Researchers assessed the body mass index (a way of measuring body fat based on height and weight) of 6,157 people, all Americans ages 50 and older, in 2006 and 2010. The people they studied were a mix of sizes -- normal weight, overweight and obese. But they found that the overweight people who reported experiencing weight discrimination were more than twice as likely to become obese by the next check-in in 2010. And people who were already obese in 2006 were three times more likely to remain obese by 2010 if they had experienced weight discrimination.
“Many people, from your sister-in-law to ethics professors, think that the road to weight control runs directly through shame and humiliation,” bioethicist Art Caplan, the head of the Division of Medical Ethics at NYU Langone Medical Center and an NBC News contributor, said in an email. “Common sense says that this is not likely to be true. Now this important study demonstrates that discriminating and shunning those who are fat does nothing to help them lose weight.”
One of those ethics professors Caplan is talking about is Daniel Callahan, who in January wrote an editorial arguing that one way to fight obesity in America might be to increase social pressure on the very heavy. He says this new study adds to what is a “very confused situation.”
“I suspect that in our society people who are seriously overweight -- not mildly, but seriously -- do feel at a disadvantage, do feel that they’re open to discrimination, do feel that people look down on them,” Callahan says. He wonders if some obese people are internalizing those feelings, and then acting accordingly, making a kind of self-fulfilling prophecy. “I’m 83 years old, and I’ve heard for years (about) age discrimination and bias against aging. I haven’t seen that at all. But an awful lot of old people basically lose self-confidence, and it begins to interact with what they think the rest of the world is saying about them.”
If stigmatizing isn’t the way to fight obesity, what about the effect of naming obesity a “disease,” as the American Medical Association did last month? It’s too early to tell, Puhl says, but she has a good feeling about it. “I think time will tell.

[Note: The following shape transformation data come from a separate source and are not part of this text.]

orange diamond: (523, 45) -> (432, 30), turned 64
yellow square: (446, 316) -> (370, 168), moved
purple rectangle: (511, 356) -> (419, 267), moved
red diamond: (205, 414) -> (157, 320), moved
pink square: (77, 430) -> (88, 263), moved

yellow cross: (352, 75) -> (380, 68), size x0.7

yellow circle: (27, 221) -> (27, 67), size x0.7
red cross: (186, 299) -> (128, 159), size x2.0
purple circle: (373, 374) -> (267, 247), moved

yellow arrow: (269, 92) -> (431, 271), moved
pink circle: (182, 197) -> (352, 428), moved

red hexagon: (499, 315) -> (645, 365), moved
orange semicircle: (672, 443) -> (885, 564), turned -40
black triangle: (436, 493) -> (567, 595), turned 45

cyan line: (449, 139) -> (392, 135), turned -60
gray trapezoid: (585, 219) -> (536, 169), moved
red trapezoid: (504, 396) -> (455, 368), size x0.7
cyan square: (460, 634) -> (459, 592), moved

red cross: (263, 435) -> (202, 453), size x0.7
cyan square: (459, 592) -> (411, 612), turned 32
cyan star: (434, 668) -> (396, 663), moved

I think that there is reason to think it will be helpful -- that this could potentially reduce stigma because it may help remove blame that is so often put on people,” Puhl says. “But I think we need to observe this over time to see what happens.”
Moving forward, she hopes that research like this can help public health campaigns “shift focus from just a number on the scale” to a conversation focusing more on individual health. “We want people to engage healthy behaviors, regardless of their body size.”

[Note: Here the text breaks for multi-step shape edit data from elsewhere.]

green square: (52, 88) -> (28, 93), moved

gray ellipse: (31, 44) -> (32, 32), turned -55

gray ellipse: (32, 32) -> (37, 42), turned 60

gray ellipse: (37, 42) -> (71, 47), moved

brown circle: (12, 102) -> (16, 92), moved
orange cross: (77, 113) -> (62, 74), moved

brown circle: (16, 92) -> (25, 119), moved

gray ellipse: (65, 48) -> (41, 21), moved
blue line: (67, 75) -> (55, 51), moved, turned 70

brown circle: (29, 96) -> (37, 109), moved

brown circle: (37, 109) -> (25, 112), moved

“Obesity remains a complex problem—part choice and free will mixed in with a smidgen of genetics, sedentary lifestyles and a whole lot of promotion and advertising of fast food, sugary food, high-caloric food and junk food,” Caplan said via email. “It would be nice if guilt was the magic bullet to weight control. It isn't. Nothing is. It took a long time and a lot of bad habits to get the way we are in terms of size and, short of a pharmaceutical miracle, it will take public and heath policy attacking a lot of variables for a long time to slim us back down.”